By David Smith, ASA, CFA

Long gone are the days of old when a simple estimate of future attrition could be acceptably based on qualitative factors gleaned from an interview with company management. Attrition analysis – now a near absolute requirement when engaged in purchase price allocation projects that include the appraisal of existing customer relationships – has evolved. No more qualitatively-based estimates as to what the “turn-over” rate has been among a company’s “top customers”. Now it’s all about complex, attrition analysis models that can generate multiple indications of past attrition based on headcounts, revenue weighted headcounts, and revenue on both a static rate and variable rate basis. Some aspects of the analysis that you may need to consider...

No year-by-year customer revenue data

The lack of available year-by-year customer revenue data used to be accepted as justification for moving to a qualitative input based attrition estimate. But it just doesn’t cut it anymore. Those performing the AU336 review expect something more concrete and certainly more replicable. Ask for the person responsible for sales and you’re much more likely to find that year-by-year customer revenue data.

Headcount vs. Revenue Weighted Headcount

Sure, calculating attrition based on headcount is quick and easy. But if there is a reasonable expectation that attrition among the company’s “top customers” may differ materially from that among the “other customers”, a headcount based analysis may not be enough. Add the revenue weighted facet to the analysis and you’ll get an indication of attrition that is a better indicator of future revenue decline from existing customers.
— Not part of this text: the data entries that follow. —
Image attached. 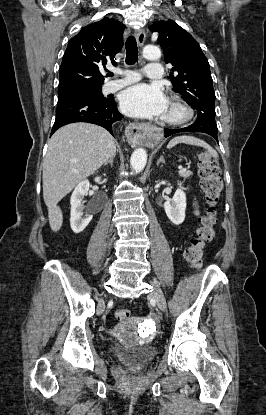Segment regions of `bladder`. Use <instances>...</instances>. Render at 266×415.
I'll use <instances>...</instances> for the list:
<instances>
[{"instance_id":"obj_1","label":"bladder","mask_w":266,"mask_h":415,"mask_svg":"<svg viewBox=\"0 0 266 415\" xmlns=\"http://www.w3.org/2000/svg\"><path fill=\"white\" fill-rule=\"evenodd\" d=\"M109 352L121 361L143 366L156 356V348L152 345L124 346L113 343L109 346Z\"/></svg>"}]
</instances>
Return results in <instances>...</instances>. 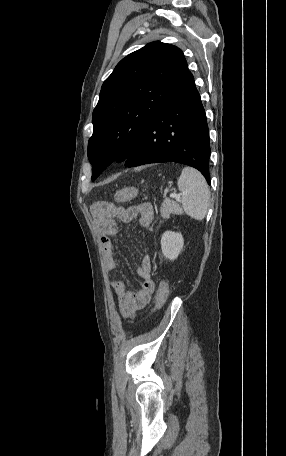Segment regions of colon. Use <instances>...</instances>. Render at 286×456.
Wrapping results in <instances>:
<instances>
[{"label":"colon","mask_w":286,"mask_h":456,"mask_svg":"<svg viewBox=\"0 0 286 456\" xmlns=\"http://www.w3.org/2000/svg\"><path fill=\"white\" fill-rule=\"evenodd\" d=\"M137 194H138V188H136V187L124 188V189L119 190L115 194V201H117V202L128 201V200L136 197ZM112 205H113L112 202L99 201V202H96L93 205V207L95 210H98V211H107V210L111 209ZM168 294H169L168 285L166 283H161V285L159 286L157 295H156V300H155L156 309L160 308L166 302V300L168 298Z\"/></svg>","instance_id":"1"}]
</instances>
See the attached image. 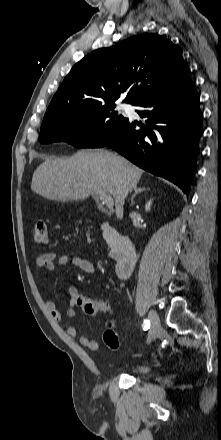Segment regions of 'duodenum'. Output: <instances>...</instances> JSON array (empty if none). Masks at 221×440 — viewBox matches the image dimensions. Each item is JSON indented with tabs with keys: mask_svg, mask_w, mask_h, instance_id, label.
Wrapping results in <instances>:
<instances>
[{
	"mask_svg": "<svg viewBox=\"0 0 221 440\" xmlns=\"http://www.w3.org/2000/svg\"><path fill=\"white\" fill-rule=\"evenodd\" d=\"M102 232L107 241L116 244L120 248L122 254L116 265V274L120 279L127 278L137 260V253L132 241L128 236L120 234L116 228L109 224L102 226Z\"/></svg>",
	"mask_w": 221,
	"mask_h": 440,
	"instance_id": "410a0bca",
	"label": "duodenum"
}]
</instances>
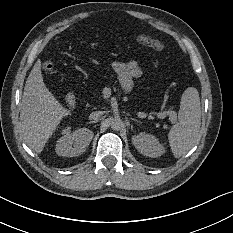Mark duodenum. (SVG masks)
I'll return each instance as SVG.
<instances>
[{"label": "duodenum", "instance_id": "obj_1", "mask_svg": "<svg viewBox=\"0 0 233 233\" xmlns=\"http://www.w3.org/2000/svg\"><path fill=\"white\" fill-rule=\"evenodd\" d=\"M76 94L74 92H70L66 96V103L70 108H74L76 105Z\"/></svg>", "mask_w": 233, "mask_h": 233}]
</instances>
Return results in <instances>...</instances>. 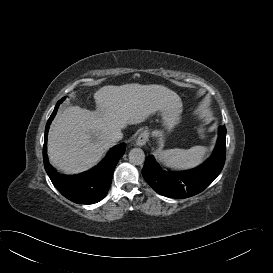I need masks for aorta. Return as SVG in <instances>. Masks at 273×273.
Wrapping results in <instances>:
<instances>
[{
    "label": "aorta",
    "mask_w": 273,
    "mask_h": 273,
    "mask_svg": "<svg viewBox=\"0 0 273 273\" xmlns=\"http://www.w3.org/2000/svg\"><path fill=\"white\" fill-rule=\"evenodd\" d=\"M129 161L134 165H142L145 161L144 151L140 148H133L129 152Z\"/></svg>",
    "instance_id": "obj_1"
}]
</instances>
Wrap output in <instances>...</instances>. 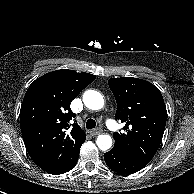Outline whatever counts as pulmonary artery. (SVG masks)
Listing matches in <instances>:
<instances>
[{
    "mask_svg": "<svg viewBox=\"0 0 194 194\" xmlns=\"http://www.w3.org/2000/svg\"><path fill=\"white\" fill-rule=\"evenodd\" d=\"M107 126L111 131H117V124L115 122H107Z\"/></svg>",
    "mask_w": 194,
    "mask_h": 194,
    "instance_id": "1",
    "label": "pulmonary artery"
}]
</instances>
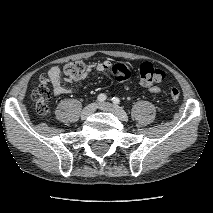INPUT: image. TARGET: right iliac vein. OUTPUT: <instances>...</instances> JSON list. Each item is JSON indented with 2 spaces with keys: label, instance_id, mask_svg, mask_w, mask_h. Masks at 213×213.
<instances>
[{
  "label": "right iliac vein",
  "instance_id": "right-iliac-vein-1",
  "mask_svg": "<svg viewBox=\"0 0 213 213\" xmlns=\"http://www.w3.org/2000/svg\"><path fill=\"white\" fill-rule=\"evenodd\" d=\"M97 105L95 103L87 105L81 112V118L86 119L92 115L96 110Z\"/></svg>",
  "mask_w": 213,
  "mask_h": 213
}]
</instances>
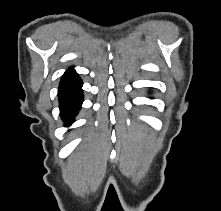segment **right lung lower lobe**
<instances>
[{"mask_svg":"<svg viewBox=\"0 0 221 211\" xmlns=\"http://www.w3.org/2000/svg\"><path fill=\"white\" fill-rule=\"evenodd\" d=\"M83 82L75 70H67L61 78L58 96L60 115L65 126L71 125L83 102Z\"/></svg>","mask_w":221,"mask_h":211,"instance_id":"1","label":"right lung lower lobe"}]
</instances>
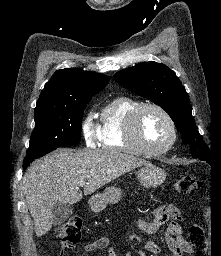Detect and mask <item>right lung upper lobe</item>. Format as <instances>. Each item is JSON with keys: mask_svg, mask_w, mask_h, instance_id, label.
<instances>
[{"mask_svg": "<svg viewBox=\"0 0 221 256\" xmlns=\"http://www.w3.org/2000/svg\"><path fill=\"white\" fill-rule=\"evenodd\" d=\"M108 82L106 75L79 68L58 70L45 84L35 112L78 106L81 100L92 98Z\"/></svg>", "mask_w": 221, "mask_h": 256, "instance_id": "right-lung-upper-lobe-1", "label": "right lung upper lobe"}]
</instances>
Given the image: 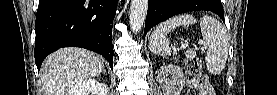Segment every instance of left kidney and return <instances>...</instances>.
Listing matches in <instances>:
<instances>
[{"instance_id": "left-kidney-1", "label": "left kidney", "mask_w": 277, "mask_h": 95, "mask_svg": "<svg viewBox=\"0 0 277 95\" xmlns=\"http://www.w3.org/2000/svg\"><path fill=\"white\" fill-rule=\"evenodd\" d=\"M168 73L172 77H168ZM156 79L165 92H179L183 88L182 78L174 76V68L171 66H163L156 72Z\"/></svg>"}]
</instances>
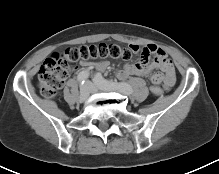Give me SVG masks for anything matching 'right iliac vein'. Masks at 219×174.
Returning <instances> with one entry per match:
<instances>
[{
	"mask_svg": "<svg viewBox=\"0 0 219 174\" xmlns=\"http://www.w3.org/2000/svg\"><path fill=\"white\" fill-rule=\"evenodd\" d=\"M91 90L90 87L86 84L81 87L79 99L81 102H85L88 100L90 96Z\"/></svg>",
	"mask_w": 219,
	"mask_h": 174,
	"instance_id": "right-iliac-vein-1",
	"label": "right iliac vein"
}]
</instances>
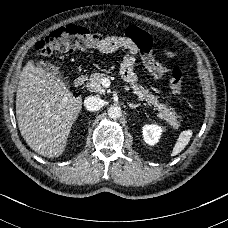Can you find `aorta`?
Instances as JSON below:
<instances>
[{"mask_svg": "<svg viewBox=\"0 0 228 228\" xmlns=\"http://www.w3.org/2000/svg\"><path fill=\"white\" fill-rule=\"evenodd\" d=\"M121 115H122V110L118 106H111L108 109V116L111 119H119L121 117Z\"/></svg>", "mask_w": 228, "mask_h": 228, "instance_id": "aorta-1", "label": "aorta"}]
</instances>
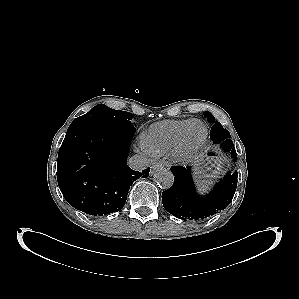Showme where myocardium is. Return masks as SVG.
I'll use <instances>...</instances> for the list:
<instances>
[{
    "mask_svg": "<svg viewBox=\"0 0 299 299\" xmlns=\"http://www.w3.org/2000/svg\"><path fill=\"white\" fill-rule=\"evenodd\" d=\"M194 123H199L203 126L204 134L202 140L197 146H195L192 149H188L186 148L185 145V138L189 127ZM207 138H208V128L206 124L199 119H192L187 123V125L183 128V130L179 134L174 146L169 151L170 155L175 161L179 163H188L201 152V150L206 144Z\"/></svg>",
    "mask_w": 299,
    "mask_h": 299,
    "instance_id": "obj_1",
    "label": "myocardium"
}]
</instances>
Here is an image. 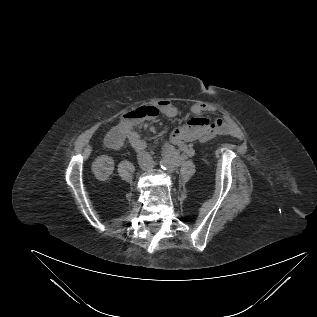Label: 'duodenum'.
Here are the masks:
<instances>
[{"label": "duodenum", "instance_id": "obj_1", "mask_svg": "<svg viewBox=\"0 0 317 317\" xmlns=\"http://www.w3.org/2000/svg\"><path fill=\"white\" fill-rule=\"evenodd\" d=\"M123 143V139L121 135L114 134L110 137L108 145L113 149H119Z\"/></svg>", "mask_w": 317, "mask_h": 317}]
</instances>
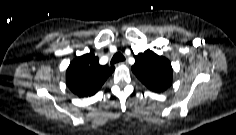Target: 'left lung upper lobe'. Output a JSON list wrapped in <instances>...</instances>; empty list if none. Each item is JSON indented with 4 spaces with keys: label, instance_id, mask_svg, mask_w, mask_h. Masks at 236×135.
<instances>
[{
    "label": "left lung upper lobe",
    "instance_id": "obj_1",
    "mask_svg": "<svg viewBox=\"0 0 236 135\" xmlns=\"http://www.w3.org/2000/svg\"><path fill=\"white\" fill-rule=\"evenodd\" d=\"M132 71L147 88L154 92H163L172 84L171 63L151 50L135 55Z\"/></svg>",
    "mask_w": 236,
    "mask_h": 135
}]
</instances>
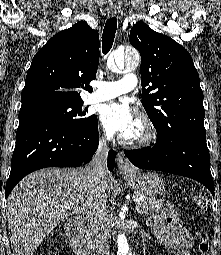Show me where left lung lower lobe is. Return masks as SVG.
<instances>
[{"instance_id": "1", "label": "left lung lower lobe", "mask_w": 221, "mask_h": 255, "mask_svg": "<svg viewBox=\"0 0 221 255\" xmlns=\"http://www.w3.org/2000/svg\"><path fill=\"white\" fill-rule=\"evenodd\" d=\"M125 155L139 168L192 178L214 195L206 135L185 133L173 140L157 138L153 147L127 150Z\"/></svg>"}]
</instances>
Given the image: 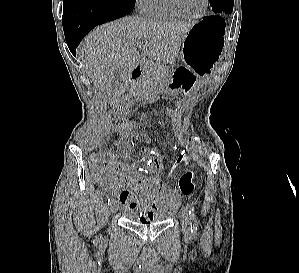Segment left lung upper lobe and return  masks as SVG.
I'll use <instances>...</instances> for the list:
<instances>
[{"instance_id":"1","label":"left lung upper lobe","mask_w":299,"mask_h":273,"mask_svg":"<svg viewBox=\"0 0 299 273\" xmlns=\"http://www.w3.org/2000/svg\"><path fill=\"white\" fill-rule=\"evenodd\" d=\"M234 0H210L214 13H221L224 10L233 9Z\"/></svg>"}]
</instances>
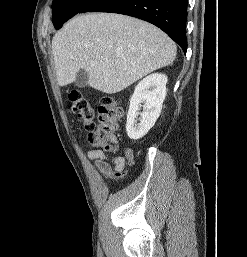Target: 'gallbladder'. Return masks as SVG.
Masks as SVG:
<instances>
[{"instance_id":"1","label":"gallbladder","mask_w":247,"mask_h":257,"mask_svg":"<svg viewBox=\"0 0 247 257\" xmlns=\"http://www.w3.org/2000/svg\"><path fill=\"white\" fill-rule=\"evenodd\" d=\"M88 84V73L84 69L77 72L75 85L79 88H84Z\"/></svg>"}]
</instances>
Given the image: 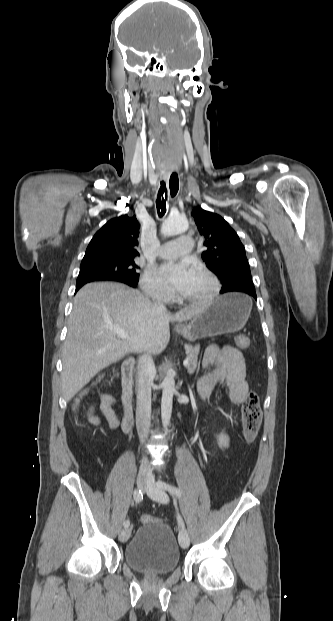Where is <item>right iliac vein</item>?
Segmentation results:
<instances>
[{"instance_id": "63e3f726", "label": "right iliac vein", "mask_w": 333, "mask_h": 621, "mask_svg": "<svg viewBox=\"0 0 333 621\" xmlns=\"http://www.w3.org/2000/svg\"><path fill=\"white\" fill-rule=\"evenodd\" d=\"M148 472L145 468H140L137 474L136 483L140 490H145L147 485ZM131 535V528L123 529L119 534V540L121 542H126Z\"/></svg>"}]
</instances>
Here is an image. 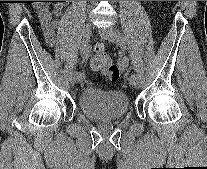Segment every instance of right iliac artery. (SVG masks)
<instances>
[{
  "label": "right iliac artery",
  "instance_id": "82829eb1",
  "mask_svg": "<svg viewBox=\"0 0 207 169\" xmlns=\"http://www.w3.org/2000/svg\"><path fill=\"white\" fill-rule=\"evenodd\" d=\"M80 54L84 59H87L89 57V50L86 47V44H84V43H82V45L80 47ZM76 76L79 81L83 80V78H84V76L81 73H77Z\"/></svg>",
  "mask_w": 207,
  "mask_h": 169
}]
</instances>
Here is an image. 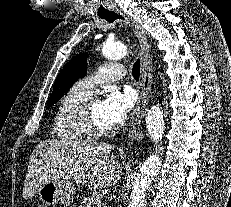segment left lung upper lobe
I'll return each mask as SVG.
<instances>
[{
	"mask_svg": "<svg viewBox=\"0 0 231 207\" xmlns=\"http://www.w3.org/2000/svg\"><path fill=\"white\" fill-rule=\"evenodd\" d=\"M87 56V54L76 55L63 67L55 80L48 106L58 102L64 93L72 87L73 83L86 74Z\"/></svg>",
	"mask_w": 231,
	"mask_h": 207,
	"instance_id": "1",
	"label": "left lung upper lobe"
}]
</instances>
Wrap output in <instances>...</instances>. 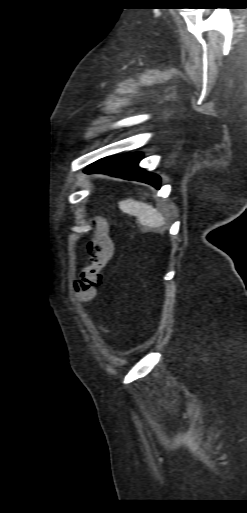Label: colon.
I'll return each mask as SVG.
<instances>
[{
    "mask_svg": "<svg viewBox=\"0 0 247 513\" xmlns=\"http://www.w3.org/2000/svg\"><path fill=\"white\" fill-rule=\"evenodd\" d=\"M89 262L80 270L74 281V290L83 299L93 297L96 289L101 286L102 270L113 255V245L105 224H96L94 236L87 243Z\"/></svg>",
    "mask_w": 247,
    "mask_h": 513,
    "instance_id": "obj_1",
    "label": "colon"
}]
</instances>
Pure Revenue-Based Attrition

Sounds great in theory, but (i) the analysis is certainly more tricky than a revenue weighted headcount analysis and (ii) you can get lots of non-attrition factors (inflation and market/industry expansion/contraction to name a few) impacting the indicated attrition rates. This may work well in mature, stable markets/industries, but you can get some difficult to reconcile/apply indications of attrition if that is not the case.

Variable Rate Attrition

Great in theory, but it requires more years of customer revenue data to apply it. Forget the minimum two to three years that you might get by on for a static attrition rate analysis. Try at least five to six years of data if you hope to get meaningful results. I have not heard of this being pushed for in AU 336 reviews, and despite the fact that you can get a better indication of the “pattern” of future attrition, you may be adding a level of complication that isn’t required.

Measurement Periods

So what is the appropriate “measurement period”? Well, like so much in the business appraisal world, it depends. Using a one year measurement period works in many situations. But, if the relevant industry has unusually long sales or production cycles, you may have to adjust your analysis. Likewise, in other industries (telecommunication services comes to mind) the relevant measurement period may be less than a year. Just something to consider...and remember to adjust how you apply the indicated attrition rate if using something other than one year measurement periods for your analysis, but are applying it to a customer appraisal model based on one year periods.

Under-Analysis

Don’t just grab the indicated attrition rate output from your attrition analysis model and run with it. You really need to look at the individual indications of attrition rather than assuming the average or median “works”. A wide dispersion of indicated attrition rates may require some additional analysis and/or discussions with company management to better understand the “story behind the numbers” and may call for some adjustments.

Customer Differentiation

Sure it’s easiest to just toss all the customers into a single attrition analysis model, but that isn’t justified if there is a reasonable expectation that customers differ materially by profit margins, use of other assets in providing the product/service (differing capital charges), or yes, attrition rate. Consider the possibility that a single attrition model may not be appropriate. You may need to divide the customers into more homogeneous groups and run two (or more?) models to get an appropriately robust indication of attrition for each group.

 

This article originally featured in BV Success E-Letter 18-13: Attrition Analysis in Purchase Price Allocation
BV Success is a publication of the Business Valuation Committee of the American Society of Appraisers

 

J. David Smith, ASA, CFA
David Smith is a Principal with Hill Schwarz Spilker Keller LLC. He has over twenty years of financial consulting and financial services experience including fifteen years in the appraisal of businesses, business interests, intangible assets for corporate mergers and acquisitions, financial reporting, corporate tax, recapitalization, estate and gift tax, estate planning, employee stock ownership plan and litigation purposes.